Dataset entries:

↓↓↓

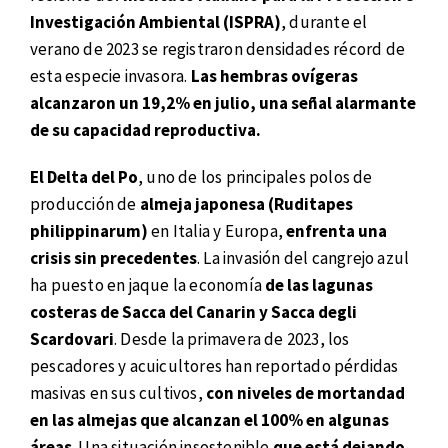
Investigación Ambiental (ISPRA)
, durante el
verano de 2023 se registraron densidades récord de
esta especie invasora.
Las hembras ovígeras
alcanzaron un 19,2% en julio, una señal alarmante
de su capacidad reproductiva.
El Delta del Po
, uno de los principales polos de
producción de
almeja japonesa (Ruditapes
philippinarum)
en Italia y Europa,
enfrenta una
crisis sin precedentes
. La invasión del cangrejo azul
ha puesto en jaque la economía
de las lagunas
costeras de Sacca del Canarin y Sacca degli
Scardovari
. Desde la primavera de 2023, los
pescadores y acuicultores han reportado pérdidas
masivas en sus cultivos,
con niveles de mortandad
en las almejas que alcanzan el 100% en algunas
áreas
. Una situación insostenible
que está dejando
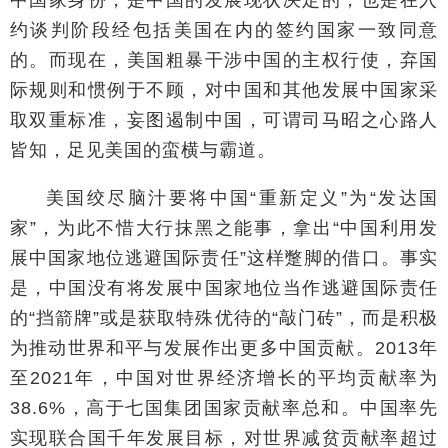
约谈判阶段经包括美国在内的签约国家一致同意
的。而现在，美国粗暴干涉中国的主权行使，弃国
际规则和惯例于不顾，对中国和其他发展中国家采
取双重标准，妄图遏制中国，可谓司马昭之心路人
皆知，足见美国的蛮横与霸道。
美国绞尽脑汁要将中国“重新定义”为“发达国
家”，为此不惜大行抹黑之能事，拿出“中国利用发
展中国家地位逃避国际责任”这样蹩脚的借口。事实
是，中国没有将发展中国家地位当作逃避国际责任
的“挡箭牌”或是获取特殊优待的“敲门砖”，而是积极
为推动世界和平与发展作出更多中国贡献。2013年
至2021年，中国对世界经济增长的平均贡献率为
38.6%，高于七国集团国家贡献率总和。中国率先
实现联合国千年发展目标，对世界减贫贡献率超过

↑↑↑
↓↓↓

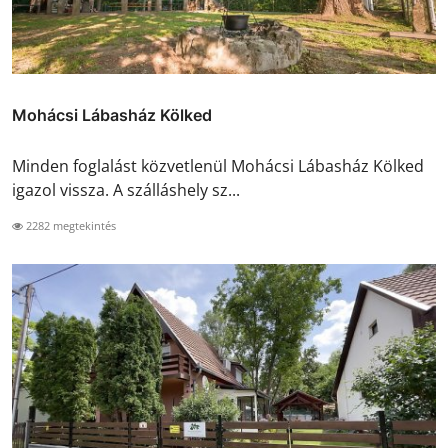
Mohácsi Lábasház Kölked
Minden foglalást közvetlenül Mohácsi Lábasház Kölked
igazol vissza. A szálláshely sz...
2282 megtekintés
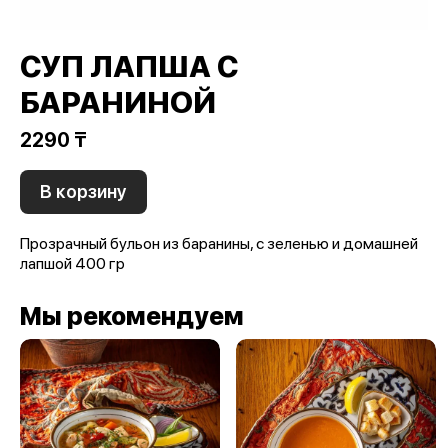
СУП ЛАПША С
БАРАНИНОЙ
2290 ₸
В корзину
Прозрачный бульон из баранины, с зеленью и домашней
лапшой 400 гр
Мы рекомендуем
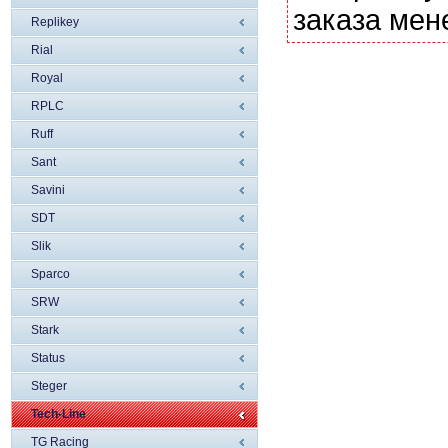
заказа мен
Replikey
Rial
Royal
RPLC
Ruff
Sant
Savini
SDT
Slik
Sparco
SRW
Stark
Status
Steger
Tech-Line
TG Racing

↑↑↑

**Exercise instructions**
Scan the entries above and copy each line where "Lábasház" occurs.

**Answer box**
Mohácsi Lábasház Kölked
Minden foglalást közvetlenül Mohácsi Lábasház Kölked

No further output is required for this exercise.